Material for this exercise
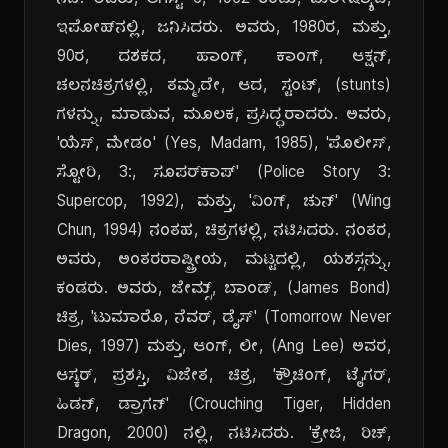
ನಟಿ. ಅವರು, ಆಗಸ್ಟ್ 6, 1962 ರಂದು, ಮಲೇಷ್ಯಾದ,
ಇಪೋಹ್‌ನಲ್ಲಿ, ಜನಿಸಿದರು. ಅವರು, 1980ರ, ಮತ್ತು,
90ರ, ದಶಕದ, ಹಾಂಗ್, ಕಾಂಗ್, ಆಕ್ಷನ್,
ಚಲನಚಿತ್ರಗಳಲ್ಲಿ, ತಮ್ಮ,ದೇ, ಆದ, ಸ್ಟಂಟ್, (stunts)
ಗಳನ್ನು, ಮಾಡುವ, ಮೂಲಕ, ಪ್ರಸಿದ್ಧರಾದರು. ಅವರು,
'ಯೆಸ್, ಮೇಡಂ' (Yes, Madam, 1985), 'ಪೊಲೀಸ್,
ಸ್ಟೋರಿ, 3:, ಸೂಪರ್‌ಕಾಪ್' (Police Story 3:
Supercop, 1992), ಮತ್ತು, 'ವಿಂಗ್, ಚುನ್' (Wing
Chun, 1994) ನಂತಹ, ಚಿತ್ರಗಳಲ್ಲಿ, ನಟಿಸಿದರು. ನಂತರ,
ಅವರು, ಅಂತರರಾಷ್ಟ್ರೀಯ, ಮಟ್ಟದಲ್ಲಿ, ಯಶಸ್ಸನ್ನು,
ಕಂಡರು. ಅವರು, ಜೇಮ್ಸ್, ಬಾಂಡ್, (James Bond)
ಚಿತ್ರ, 'ಟುಮಾರೊ, ನೆವರ್, ಡೈಸ್' (Tomorrow Never
Dies, 1997) ಮತ್ತು, ಆಂಗ್, ಲೀ, (Ang Lee) ಅವರ,
ಆಸ್ಕರ್, ಪ್ರಶಸ್ತಿ, ವಿಜೇತ, ಚಿತ್ರ, 'ಕ್ರೌಚಿಂಗ್, ಟೈಗರ್,
ಹಿಡನ್, ಡ್ರಾಗನ್' (Crouching Tiger, Hidden
Dragon, 2000) ನಲ್ಲಿ, ನಟಿಸಿದರು. 'ಕ್ರೇಜಿ, ರಿಚ್,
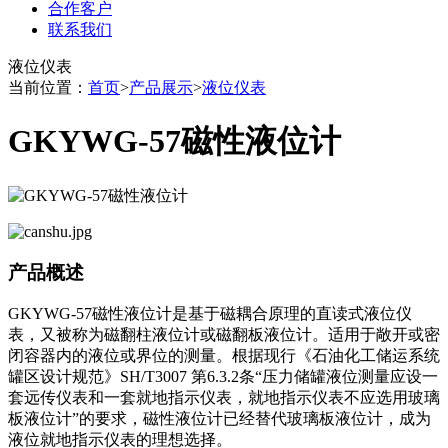
合作客户
联系我们
液位仪表
当前位置：
首页
>
产品展示
>
液位仪表
GKYWG-57磁性液位计
产品概述
GKYWG-57磁性液位计是基于磁耦合原理的直读式液位仪
表，又被称为磁翻柱液位计或磁翻板液位计。适用于敞开或密
闭容器内的液位或界位的测量。根据现行《石油化工储运系统
罐区设计规范》SH/T3007 第6.3.2条“压力储罐液位测量应设一
套远传仪表和一套就地指示仪表，就地指示仪表不应选用玻璃
板液位计”的要求，磁性液位计已经替代玻璃板液位计，成为
液位就地指示仪表的理想选择。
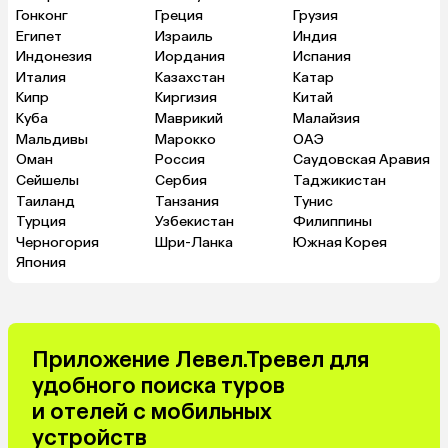
Гонконг
Греция
Грузия
Египет
Израиль
Индия
Индонезия
Иордания
Испания
Италия
Казахстан
Катар
Кипр
Киргизия
Китай
Куба
Маврикий
Малайзия
Мальдивы
Марокко
ОАЭ
Оман
Россия
Саудовская Аравия
Сейшелы
Сербия
Таджикистан
Таиланд
Танзания
Тунис
Турция
Узбекистан
Филиппины
Черногория
Шри-Ланка
Южная Корея
Япония
Приложение Левел.Тревел для
удобного поиска туров
и отелей с мобильных
устройств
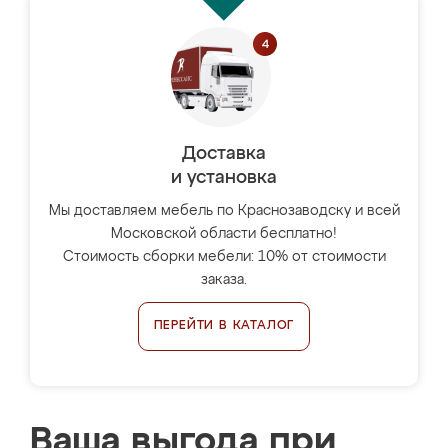
Доставка
и установка
Мы доставляем мебель по Краснозаводску и всей
Московской области бесплатно!
Стоимость сборки мебели: 10% от стоимости
заказа.
ПЕРЕЙТИ В КАТАЛОГ
Ваша выгода при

What this task involves
Omit all pictures and repeat the rest of the records verbatim.

Response for this exercise
ನಟಿ. ಅವರು, ಆಗಸ್ಟ್ 6, 1962 ರಂದು, ಮಲೇಷ್ಯಾದ,
ಇಪೋಹ್‌ನಲ್ಲಿ, ಜನಿಸಿದರು. ಅವರು, 1980ರ, ಮತ್ತು,
90ರ, ದಶಕದ, ಹಾಂಗ್, ಕಾಂಗ್, ಆಕ್ಷನ್,
ಚಲನಚಿತ್ರಗಳಲ್ಲಿ, ತಮ್ಮ,ದೇ, ಆದ, ಸ್ಟಂಟ್, (stunts)
ಗಳನ್ನು, ಮಾಡುವ, ಮೂಲಕ, ಪ್ರಸಿದ್ಧರಾದರು. ಅವರು,
'ಯೆಸ್, ಮೇಡಂ' (Yes, Madam, 1985), 'ಪೊಲೀಸ್,
ಸ್ಟೋರಿ, 3:, ಸೂಪರ್‌ಕಾಪ್' (Police Story 3:
Supercop, 1992), ಮತ್ತು, 'ವಿಂಗ್, ಚುನ್' (Wing
Chun, 1994) ನಂತಹ, ಚಿತ್ರಗಳಲ್ಲಿ, ನಟಿಸಿದರು. ನಂತರ,
ಅವರು, ಅಂತರರಾಷ್ಟ್ರೀಯ, ಮಟ್ಟದಲ್ಲಿ, ಯಶಸ್ಸನ್ನು,
ಕಂಡರು. ಅವರು, ಜೇಮ್ಸ್, ಬಾಂಡ್, (James Bond)
ಚಿತ್ರ, 'ಟುಮಾರೊ, ನೆವರ್, ಡೈಸ್' (Tomorrow Never
Dies, 1997) ಮತ್ತು, ಆಂಗ್, ಲೀ, (Ang Lee) ಅವರ,
ಆಸ್ಕರ್, ಪ್ರಶಸ್ತಿ, ವಿಜೇತ, ಚಿತ್ರ, 'ಕ್ರೌಚಿಂಗ್, ಟೈಗರ್,
ಹಿಡನ್, ಡ್ರಾಗನ್' (Crouching Tiger, Hidden
Dragon, 2000) ನಲ್ಲಿ, ನಟಿಸಿದರು. 'ಕ್ರೇಜಿ, ರಿಚ್,
合作客户
联系我们
液位仪表
当前位置：
首页
>
产品展示
>
液位仪表
GKYWG-57磁性液位计
产品概述
GKYWG-57磁性液位计是基于磁耦合原理的直读式液位仪
表，又被称为磁翻柱液位计或磁翻板液位计。适用于敞开或密
闭容器内的液位或界位的测量。根据现行《石油化工储运系统
罐区设计规范》SH/T3007 第6.3.2条“压力储罐液位测量应设一
套远传仪表和一套就地指示仪表，就地指示仪表不应选用玻璃
板液位计”的要求，磁性液位计已经替代玻璃板液位计，成为
液位就地指示仪表的理想选择。
Гонконг
Греция
Грузия
Египет
Израиль
Индия
Индонезия
Иордания
Испания
Италия
Казахстан
Катар
Кипр
Киргизия
Китай
Куба
Маврикий
Малайзия
Мальдивы
Марокко
ОАЭ
Оман
Россия
Саудовская Аравия
Сейшелы
Сербия
Таджикистан
Таиланд
Танзания
Тунис
Турция
Узбекистан
Филиппины
Черногория
Шри-Ланка
Южная Корея
Япония
Приложение Левел.Тревел для
удобного поиска туров
и отелей с мобильных
устройств
Доставка
и установка
Мы доставляем мебель по Краснозаводску и всей
Московской области бесплатно!
Стоимость сборки мебели: 10% от стоимости
заказа.
ПЕРЕЙТИ В КАТАЛОГ
Ваша выгода при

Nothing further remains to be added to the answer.